Eliot Kimber’s DITA for Practitioners Volume 1: Architecture and Technology addresses this question with a detailed look at DITA aimed at engineers, tools builders, and content strategists – anyone who designs, implements, or supports DITA-based systems – as well as experienced DITA authors who want a deeper understanding of the technology they are using.
Inside the Book
- Where Do I Start?
- Background and history of the DITA standard
- Essential background for practitioners
- End to End DITA Processing:
- Setting up your development environment
- Authoring, managing, and producing a DITA-based publication
- Running, configuring and customizing the Open Toolkit.
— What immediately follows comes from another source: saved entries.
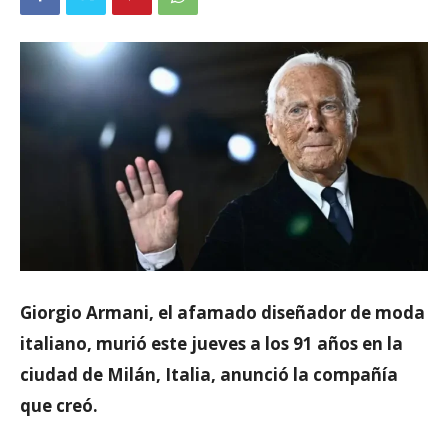
Giorgio Armani, el afamado diseñador de moda
italiano, murió este jueves a los 91 años en la
ciudad de Milán, Italia, anunció la compañía
que creó.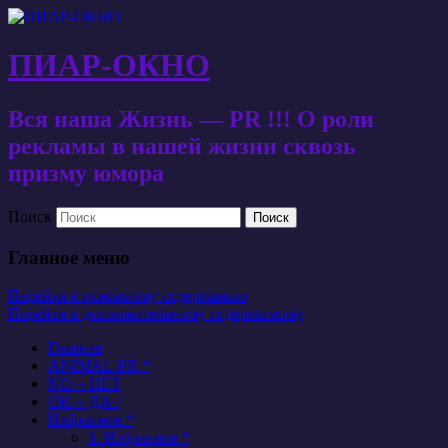
ПИАР-ОКНО
Вся наша Жизнь — PR !!! О роли
рекламы в нашей жизни сквозь
призму юмора
Поиск
Главное меню
Перейти к основному содержанию
Перейти к дополнительному содержимому
Главная
ANIMAL-PR *
NO = НЕТ
OK = ДА /
Избранное *
1. Избранное *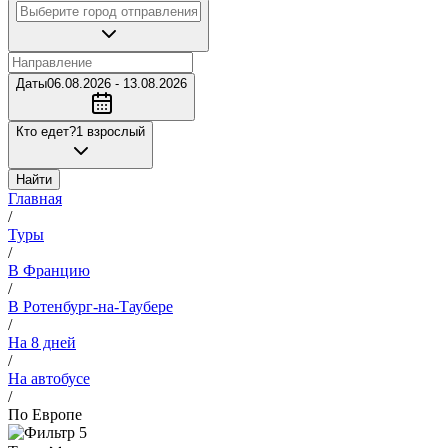
Даты
06.08.2026 - 13.08.2026
Кто едет?
1 взрослый
Найти
Главная
/
Туры
/
В Францию
/
В Ротенбург-на-Таубере
/
На 8 дней
/
На автобусе
/
По Европе
5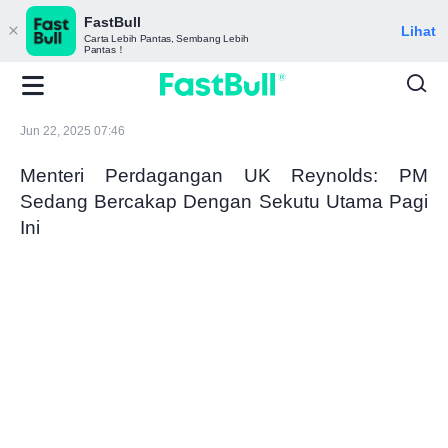
FastBull
Lihat
Carta Lebih Pantas, Sembang Lebih
Pantas！
Jun 22, 2025 07:46
Menteri Perdagangan UK Reynolds: PM
Sedang Bercakap Dengan Sekutu Utama Pagi
Ini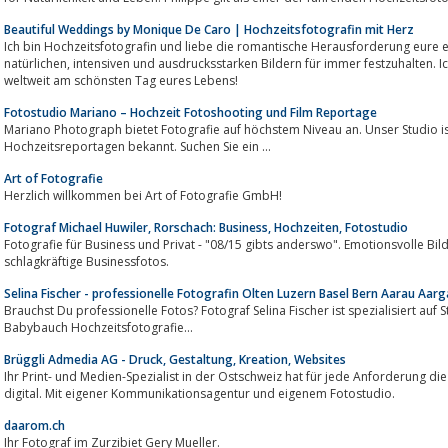
Beautiful Weddings by Monique De Caro | Hochzeitsfotografin mit Herz
Ich bin Hochzeitsfotografin und liebe die romantische Herausforderung eure
natürlichen, intensiven und ausdrucksstarken Bildern für immer festzuhalten. Ich begleite euch gerne deutschlandweit und
weltweit am schönsten Tag eures Lebens!
Fotostudio Mariano – Hochzeit Fotoshooting und Film Reportage
Mariano Photograph bietet Fotografie auf höchstem Niveau an. Unser Studio is
Hochzeitsreportagen bekannt. Suchen Sie ein ...
Art of Fotografie
Herzlich willkommen bei Art of Fotografie GmbH!
Fotograf Michael Huwiler, Rorschach: Business, Hochzeiten, Fotostudio
Fotografie für Business und Privat - "08/15 gibts anderswo". Emotionsvolle Bilder, unvergessliche Fotoshooting
schlagkräftige Businessfotos.
Selina Fischer - professionelle Fotografin Olten Luzern Basel Bern Aarau Aar
Brauchst Du professionelle Fotos? Fotograf Selina Fischer ist spezialisiert au
Babybauch Hochzeitsfotografie...
Brüggli Admedia AG - Druck, Gestaltung, Kreation, Websites
Ihr Print- und Medien-Spezialist in der Ostschweiz hat für jede Anforderung 
digital. Mit eigener Kommunikationsagentur und eigenem Fotostudio.
daarom.ch
Ihr Fotograf im Zurzibiet Gery Mueller.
- An Overview of the DITA Architecture:
- Vocabulary composition and specialization
- Maps and topics
- Structural patterns in DITA
- Linking and addressing
- The content reference facility
- Filtering and Flagging
- SubjectScheme maps
The term DITA and the DITA logo are used with permission from the OASIS open standards consortium.
About Eliot Kimber
Eliot Kimber is Senior Solutions Architect with RSI Content Solutions. He has spent much of the last 25 years attempting to apply generalized markup to the challenges of large-scale document and hyperdocument authoring and management, first at IBM and then, as a systems integration consultant, for a variety of clients in a range of industries, from hardware and software documentation, aircraft manuals, consumer electronics, and, for the last 10 years, publishers.
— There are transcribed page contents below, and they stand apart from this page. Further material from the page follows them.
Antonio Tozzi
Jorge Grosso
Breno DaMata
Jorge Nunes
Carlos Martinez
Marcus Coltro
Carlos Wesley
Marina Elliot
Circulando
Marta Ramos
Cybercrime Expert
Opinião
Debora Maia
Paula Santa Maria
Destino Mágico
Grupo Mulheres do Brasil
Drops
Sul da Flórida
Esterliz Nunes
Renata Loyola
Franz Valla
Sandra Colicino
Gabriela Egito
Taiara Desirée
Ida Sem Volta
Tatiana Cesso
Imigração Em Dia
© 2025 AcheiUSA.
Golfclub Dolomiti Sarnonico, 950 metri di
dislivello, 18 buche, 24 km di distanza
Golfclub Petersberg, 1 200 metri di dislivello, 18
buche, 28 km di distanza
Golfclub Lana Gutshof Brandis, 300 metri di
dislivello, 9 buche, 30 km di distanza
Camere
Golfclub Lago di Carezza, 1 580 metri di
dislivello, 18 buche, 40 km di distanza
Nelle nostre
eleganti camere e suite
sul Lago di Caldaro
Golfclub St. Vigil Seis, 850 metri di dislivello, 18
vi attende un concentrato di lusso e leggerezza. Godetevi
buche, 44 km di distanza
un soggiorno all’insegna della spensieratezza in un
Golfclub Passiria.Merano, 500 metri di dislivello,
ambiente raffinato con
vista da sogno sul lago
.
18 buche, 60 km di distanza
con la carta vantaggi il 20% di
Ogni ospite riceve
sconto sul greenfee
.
Eliot was one of the founding members of the XML Working Group, a co-editor of the HyTime standard (with Charles Goldfarb and Steve Newcomb), a long-time member of the XSL-FO working group, and most recently, a founding member of the DITA Technical Committee. At IBM in the late 90′s Eliot worked with Don Day (now chair of the DITA Technical Committee), Wayne Wohler, Simcha Gralla, and others on the project to define an SGML replacement for IBM’s BookMaster markup system, which eventually became IBM ID Doc and, through the work of Don Day, Michael Priestly, and others at IBM, lead to DITA.
For the last several years Eliot has been leading the DITA for Publishers project, which aims to make it as easy as possible for Publishers to use DITA.